Sunday, August 30, 2015

Fill up our cups.

Shivi came up to me to tell me something.

"Do you know that we have a cup in our heart?"

When children ask me questions like that sometimes I just return the question back to them. Maybe they're not looking for an answer but just want to tell me something.

"Do you think we have a cup in our heart?"

"We do. And when you smile at me it fills up my cup. And when I smile at you it fills up your cup."

I was endeared, of course, and couldn't help smiling at him smiling back at me.

"I think I can feel it filling up." 

Last week at a really excellent Conscious Discipline workshop I attended with the staff they asked the question, "What motivates children to behave?" I could agree with their answer wholeheartedly, I'd seen it, more importantly felt it happening in our room. Their motivation comes from their feeling of connection with the people around them. A bunch of rules alone doesn't do it. Learning to be a part of a community, feeling loved and accepted, feeling safe, and a desire to belong does.

I've been finding this particularly important with the new children this year. We have many who had negative experiences in their previous day cares, and some with no school experience at all. Suddenly they're thrust for six hours a day in a place with a bunch of kids and random adults. During these weeks much of our work has been about developing that connection. Home visits were really helpful in that process as was the gentle orientation week.

We're three weeks into our school year now so most of the new children are by now feeling safe and comfortable with the adults, so now the question is How to get them to connect with each other? How to foster positive connections among them? Much of it surely we just leave up to the children, who can be so good at bridging differences of language, age, and ethnicity. But there are many moments where we can facilitate that process among them.

We've had the older children in the room on their own during the afternoons these weeks when most of the new children go home after lunch. We've taken some time every afternoon to do Grace and Courtesy about inclusion, read stories about helpfulness, cooperation, and what it looks like to be kind. I'm looking forward to doing more of this since I think a good foundation early on will set a very positive tone for the rest of the year.

Does anyone out there have recommendations for books on values such as generosity and gratefulness and inclusion?

Any ideas to share about how to improve connections among the group?

Please share!


Lei said...

Hi Susanne,
Around this time, i read to my class the "How to fill your bucket" which was so much related to your blog post today of filling our cups. My wish for this school year in my class is to begin to instill mindfullness. Being present is already hard for us adults. Children's timeframe is always set on the present/now. However, in the kind of world we live in /technology, social media, etc. these are becoming harder for children to focus. Thich Nhat Hanh has always been a good resource for mindfulness (Planting seeds:Practicing mindfulness with children).
Here's to a great year! Namaste.

Susanne said...

Hello Lei,

Thank you for your comment. I am familiar with the book, "How to fill your bucket" and have a suspicion that the child in my class had had that read to him before he came to me.

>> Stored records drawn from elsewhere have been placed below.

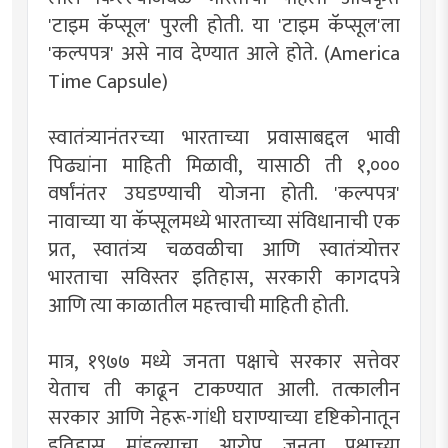
'टाइम कॅप्सूल' पुरली होती. या 'टाइम कॅप्सूल'ला
'कल्पपत्र' असे नाव देण्यात आले होते. (America
Time Capsule)
स्वातंत्र्यानंतरच्या भारताच्या प्रवासाबद्दल भावी
पिढ्यांना माहिती मिळावी, यासाठी ती १,०००
वर्षांनंतर उघडण्याची योजना होती. 'कल्पपत्र'
नावाच्या या कॅप्सूलमध्ये भारताच्या संविधानाची एक
प्रत, स्वातंत्र्य चळवळीचा आणि स्वातंत्र्योत्तर
भारताचा सविस्तर इतिहास, सरकारी कागदपत्रे
आणि त्या काळातील महत्त्वाची माहिती होती.
मात्र, १९७७ मध्ये जनता पक्षाचे सरकार सत्तेवर
येताच ती काढून टाकण्यात आली. तत्कालीन
सरकार आणि नेहरू-गांधी घराण्याच्या दृष्टिकोनातून
इतिहास मांडल्याचा आरोप जनता पक्षाच्या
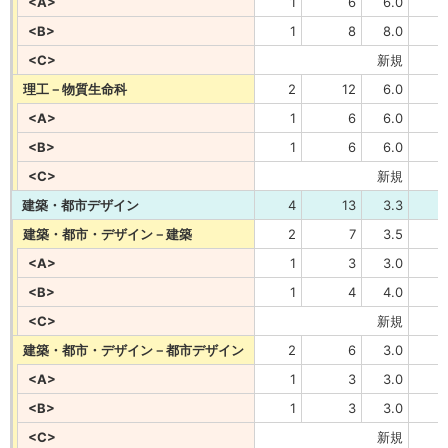
<A>
1
6
6.0
<B>
1
8
8.0
<C>
新規
理工－物質生命科
2
12
6.0
<A>
1
6
6.0
<B>
1
6
6.0
<C>
新規
建築・都市デザイン
4
13
3.3
建築・都市・デザイン－建築
2
7
3.5
<A>
1
3
3.0
<B>
1
4
4.0
<C>
新規
建築・都市・デザイン－都市デザイン
2
6
3.0
<A>
1
3
3.0
<B>
1
3
3.0
<C>
新規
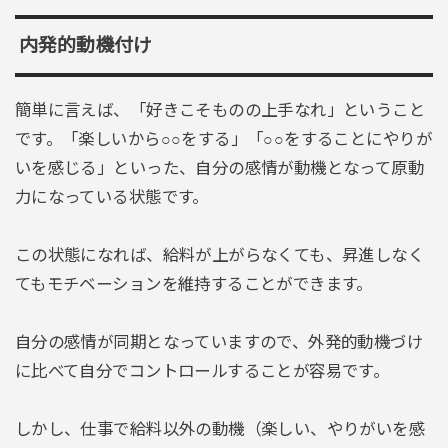
内発的動機付け
簡単に言えば、「好きこそものの上手なれ」ということ
です。「楽しいから○○をする」「○○をすることにやりが
いを感じる」といった、自分の感情が動機となって原動
力になっている状態です。
この状態になれば、給料が上がらなくても、昇進しなく
てもモチベーションを維持することができます。
自分の感情が同期となっていますので、外発的動機づけ
に比べて自分でコントロールすることが容易です。
しかし、仕事で給料以外の動機（楽しい、やりがいを感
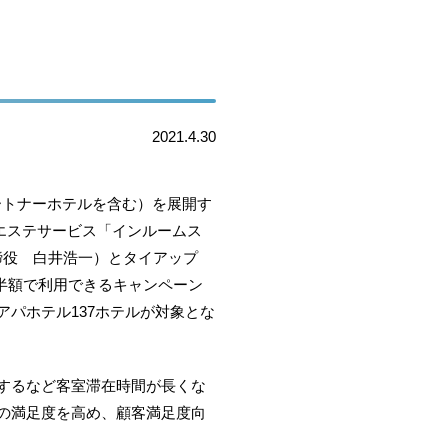
2021.4.30
パートナーホテルを含む）を展開す
マエステサービス「インルームス
締役 白井浩一）とタイアップ
を半額で利用できるキャンペーン
パホテル137ホテルが対象とな
するなど客室滞在時間が長くな
の満足度を高め、顧客満足度向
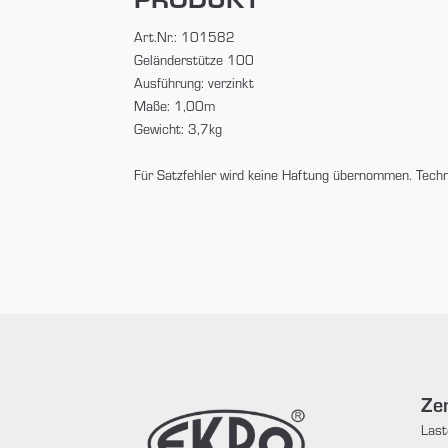
Art.Nr.: 101582
Geländerstütze 100
Ausführung: verzinkt
Maße: 1,00m
Gewicht: 3,7kg
Für Satzfehler wird keine Haftung übernommen. Tech
Zen
Last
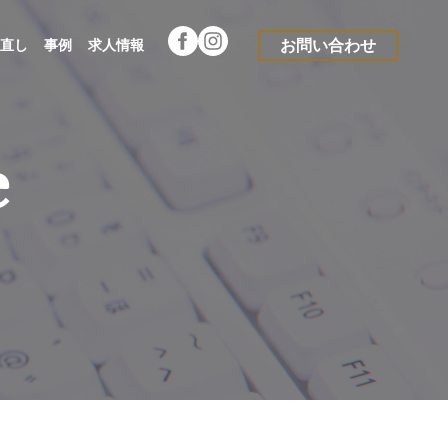
直し
事例
求人情報
お問い合わせ
e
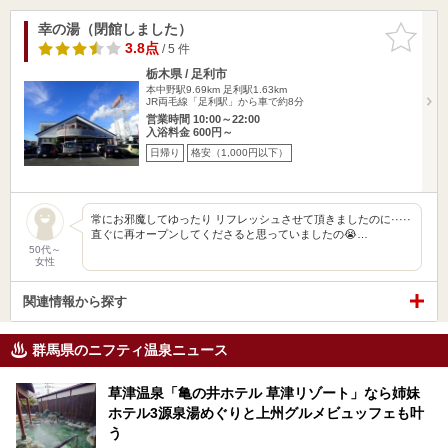
幸の湯（閉館しました）
お気に入
りに追加
3.8点
/ 5 件
栃木県 / 足利市
本中野駅9.69km
足利駅1.63km
JR両毛線「足利駅」から車で約8分
営業時間 10:00～22:00
入浴料金 600円～
日帰り
格安（1,000円以下）
常にお邪魔してゆったり リフレッシュさせて頂きましたのに·····
直ぐに再オープンしてくださると思っていましたの😭…
50代～
女性
関連情報から探す
群馬県のニフティ温泉ニュース
草津温泉「亀の井ホテル 草津リゾート」なら姉妹
ホテル3源泉湯めぐりと上州グルメビュッフェも叶
う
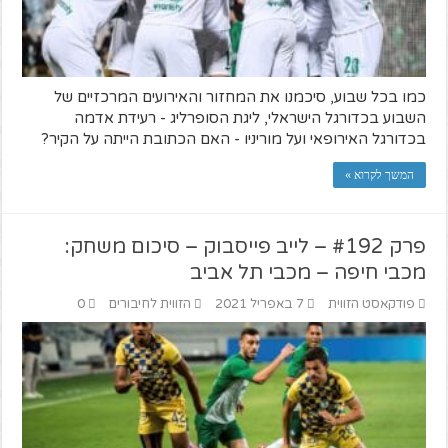
כמו בכל שבוע, סיכמנו את המחזור והאירועים המרכזיים של
השבוע בכדורגל הישראלי, ליגת הסופרליג - רעידת אדמה
בכדורגל האירופאי ועל מוריניו - האם הכתובת הייתה על הקיר?
המשך לקרוא »
פרק #192 – לייב פייסבוק – סיכום משחק:
מכבי חיפה – מכבי תל אביב
פודקאסט הזווית
7 באפריל 2021
הזווית לחיבורים
0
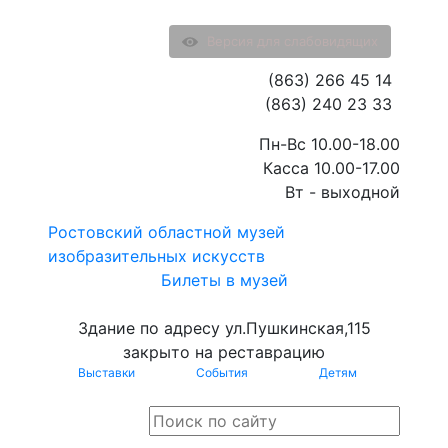
Версия для слабовидящих
(863) 266 45 14
(863) 240 23 33
Пн-Вс 10.00-18.00
Касса 10.00-17.00
Вт - выходной
Ростовский областной музей
изобразительных искусств
Билеты в музей
Здание по адресу ул.Пушкинская,115
закрыто на реставрацию
Выставки
События
Детям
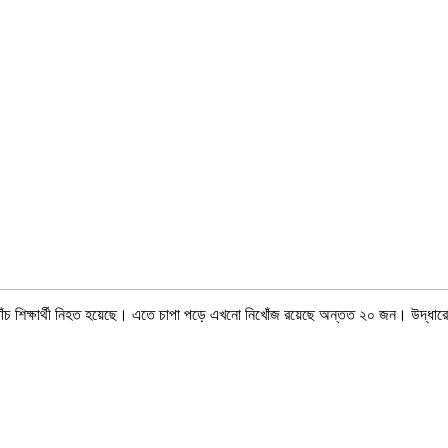
 পাঁচ শিক্ষার্থী নিহত হয়েছে। এতে চাপা পড়ে এখনো নিখোঁজ রয়েছে অন্তত ২০ জন। উদ্ধারে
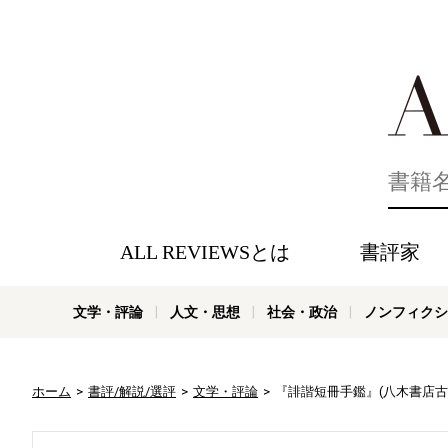
好きな書評
ALL REVIEWSとは
書評家
文学・評論
人文・思想
社会・政治
ノンフィクシ
ホーム
書評/解説/選評
文学・評論
『誹諧短冊手鑑』(八木書店古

I have started to take the Mindfulness School's 6 week online course hoping to find many more ideas to help myself with mindfulness during the day, and hopefully some resources to include more of this in our classroom. Aside from Silence and Walking on the Line, a yoga mat, and an individual silence mat, I'd love to have more concrete materials to add make the idea tangible. Children are the most present, so it seems silly to me sometimes to talk about mindfulness with preschoolers, but resources for self calming, for helping empathy develop, for dealing with feelings and for community building are what I'm hoping to find.

I'll look into the book you mentioned. :)

Thank you!

Laura S. said...

Hi Susanne
My students enjoy playing a game at Circle Time where one of the adults goes around the circle, hovering a hand over one child, asking "what is this boy's (girl's) name?" until each has had a turn. The whole class speaks out the child's name, which is a thrill for the child (we give the children a chance to name the adults, too). They enjoy this game even later in the year, and it really helps them learn each others names. We do similar language games with other classroom vocabulary (names of shapes, identifying continents, matching colors of bead bars with quantities, etc). I started this game after I realized that even at the end of the school year some of the children didn't know each other's names (once, when I was working as an assistant a child confessed to me he got my name and the lead teacher's names confused and wasn't certain of our names!).